Exercise instructions —
Only reproduce the lines from the line containing "COMEMORAÇÃO" onward, exactly, through the final line of the data below.

━━━━━ The input

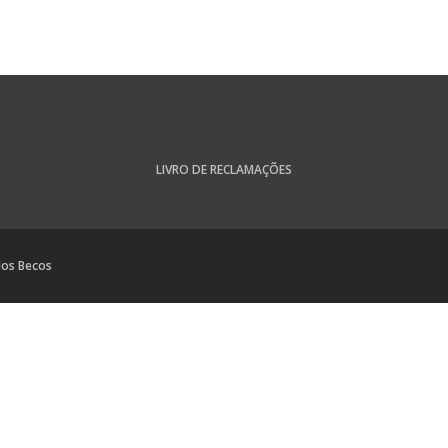
LIVRO DE RECLAMAÇÕES
dos Becos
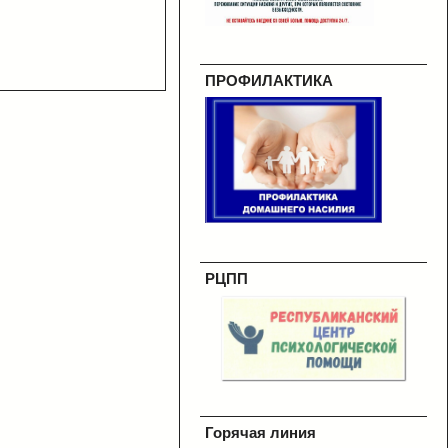
ПРОФИЛАКТИКА
РЦПП
Горячая линия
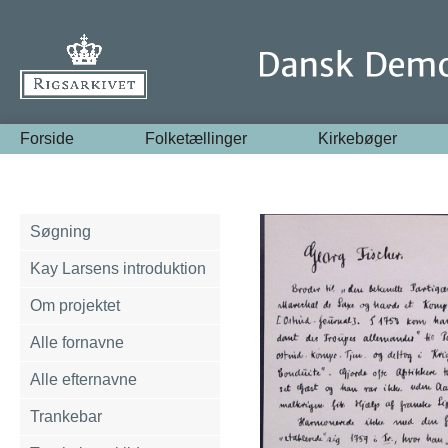
Forside
Folketællinger
Kirkebøger
Søgning
Kay Larsens introduktion
Om projektet
Alle fornavne
Alle efternavne
Trankebar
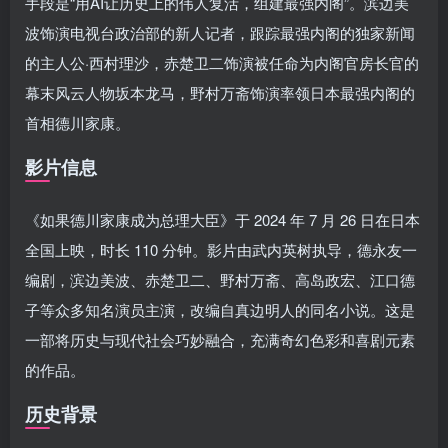
手段是“用AI让历史上的伟人复活，组建最强内阁”。滨边美
波饰演电视台政治部的新人记者，跟踪最强内阁的独家新闻
的主人公·西村理沙，赤楚卫二饰演被任命为内阁官房长官的
幕末风云人物坂本龙马，野村万斋饰演率领日本最强内阁的
首相德川家康。
影片信息
《如果德川家康成为总理大臣》于 2024 年 7 月 26 日在日本
全国上映，时长 110 分钟。影片由武内英树执导，德永友一
编剧，滨边美波、赤楚卫二、野村万斋、高岛政宏、江口德
子等众多知名演员主演，改编自真边明人的同名小说。这是
一部将历史与现代社会巧妙融合，充满奇幻色彩和喜剧元素
的作品。
历史背景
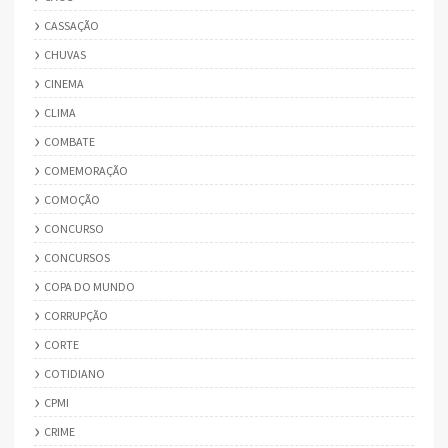
CASSAÇÃO
CHUVAS
CINEMA
CLIMA
COMBATE
COMEMORAÇÃO
COMOÇÃO
CONCURSO
CONCURSOS
COPA DO MUNDO
CORRUPÇÃO
CORTE
COTIDIANO
CPMI
CRIME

━━━━━━━━━━

Solution —
COMEMORAÇÃO
COMOÇÃO
CONCURSO
CONCURSOS
COPA DO MUNDO
CORRUPÇÃO
CORTE
COTIDIANO
CPMI
CRIME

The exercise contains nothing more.